En el pasado, la función simbólica de los gobernantes era más o menos obvia; cuando eran presentados como objeto de admiración y emulación, se subrayaban sus virtudes: su determinación, su inteligencia, su cultura, su valentía, su perseverancia. Es probable que muchos de los gobernantes del pasado cuyas estatuas y retratos ocupan un lugar de honor en avenidas, parques y oficinas públicas, cometieran indiscreciones, dijeran tonterías, rehuyeran su responsabilidad. Sin embargo, todo esto quedaba sometido a la necesidad de una simbología del poder que era también una base de autoridad. Al proteger la institución presidencial, los medios en Estados Unidos están en parte protegiendo la simbología democrática.

Los gobernantes cumplen siempre una función simbólica. Presidentes y primeros ministros también son importantes porque son uno de los referentes de la comunidad política del país. La mortificación que nos causan las palabras o acciones de los gobernantes demuestra que existe un vínculo intangible entre ellos y nosotros. Incluso quienes no votamos por ellos sabemos que su presencia en el poder dice algo de nosotros, que hacia dentro del país son un espejo de nuestra sociedad y hacia afuera nos representan. Los gobernantes son una muestra representativa del país que gobiernan; por eso sus faltas, debilidades y flaquezas en el fondo nos afligen tanto. El presidente Fox cumple una función simbólica inescapable, pese a lo mucho que le cuesta ese aspecto del poder presidencial. No puede desentenderse del vínculo simbólico que irremediablemente lo une a todos los mexicanos, de la misma manera que nosotros no podemos desentendernos del hecho de que él es nuestro Presidente.

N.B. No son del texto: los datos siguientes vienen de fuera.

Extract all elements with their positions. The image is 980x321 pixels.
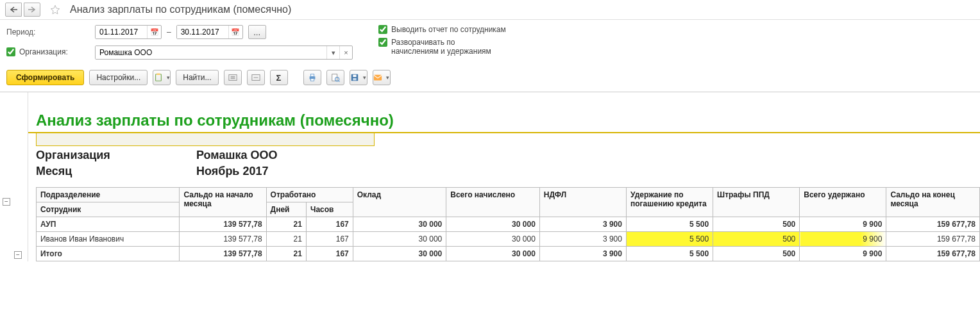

La mortificación que producen las palabras, las decisiones, los gestos o el estilo de los gobernantes entre sus gobernados, demuestra que a pesar de la vulgarización de la autoridad característica de estos tiempos irreverentes, los gobernantes siguen teniendo un valor simbólico nada despreciable.

Todo esto invita la pregunta: Ƒpara qué sirven los presidentes?